The California Board of Equalization or BOE has lost another appeal, this time relating to the assesment of sales tax on the sale of software by Lucent Technologies. California law prohibits the taxation of software, but allows sales tax to be charged for any tangible media upon which it is transferred (such as a CD or magnetic tape, or embedded within physical technology such as a phone).
The Appellate Court noted a fomer decision from 2011 involving Nortel, in which the circumstances were alomst the same. The BOE had argued that the software could be seen in physical form microscopically, and therefore was a taxible transaction. The Court disagreed, and cited the 2011 Nortel case, as well as noting the legal issues raised by non-taxible transfers of software (such as over the internet) being any different than a physical media. The Court approved $2.6 million in attorneys fees for Lucent, after totally rejecting the BOE’s position as not “reasonably justified.”

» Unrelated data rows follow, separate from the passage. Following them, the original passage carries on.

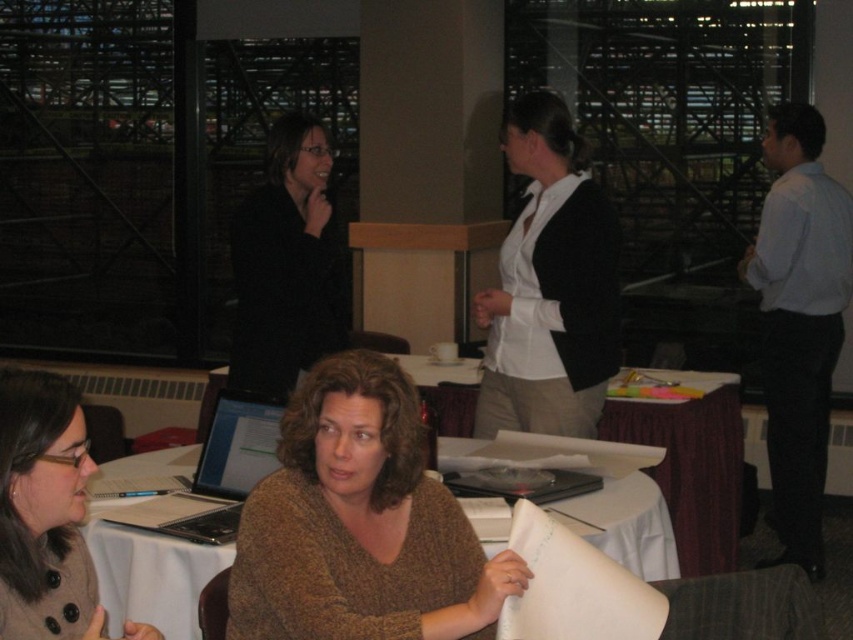 You are an assistant in the conference room. You need to hand a document to the person wearing the brown soft sweater at center without disturbing the one in the white matte shirt at center. How should you approach the table?

The brown soft sweater at center is positioned under the white matte shirt at center, so you should approach from the side opposite to the white matte shirt at center to avoid disturbing them.

You are a photographer in the room and want to take a photo of both the brown soft sweater at center and the white matte shirt at center. To ensure both are clearly visible in the photo, which one should you focus on first?

You should focus on the brown soft sweater at center first because it is in front of the white matte shirt at center, so focusing on the front object ensures both will be in focus. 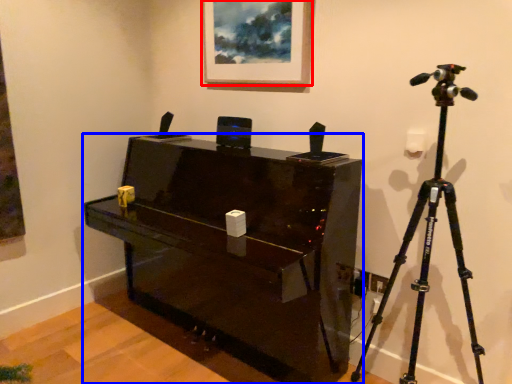 Question: Which of the following is the closest to the observer, picture frame (highlighted by a red box) or furniture (highlighted by a blue box)?

Choices:
 (A) picture frame
 (B) furniture

Answer: (B) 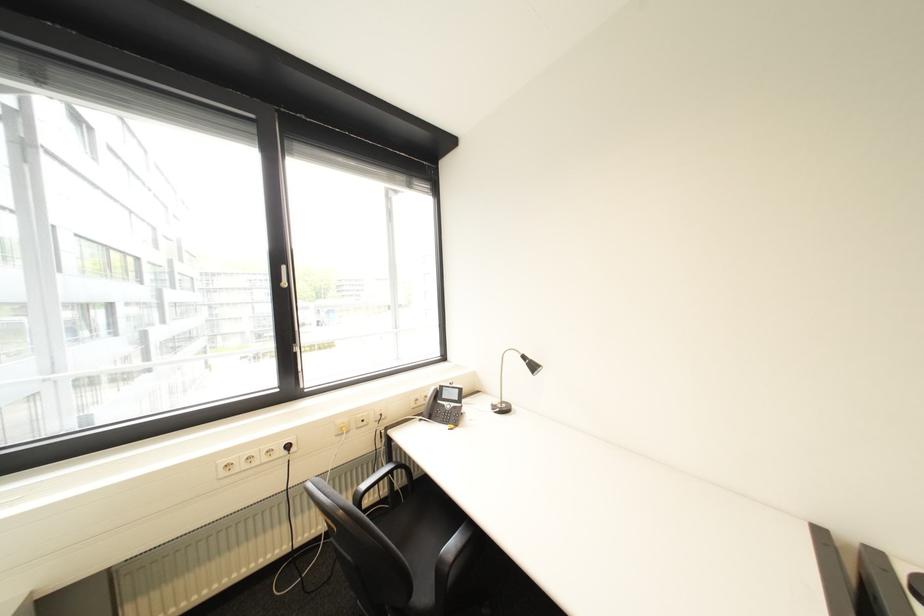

This case does illustrate the extensive measures the BOE and other California agencies are willing to undertake in order to generate tax revenue. This is why it is important for any business or individual to stand up to California’s tax agencies and protect their legal interests. Cases involving California and the IRS such as attempts to re-classify independent contractors as employees during an audit are clear examples of the liabilities any California or US taxpayer assumes when facing a tax agency without the representation of seasoned tax attorneys.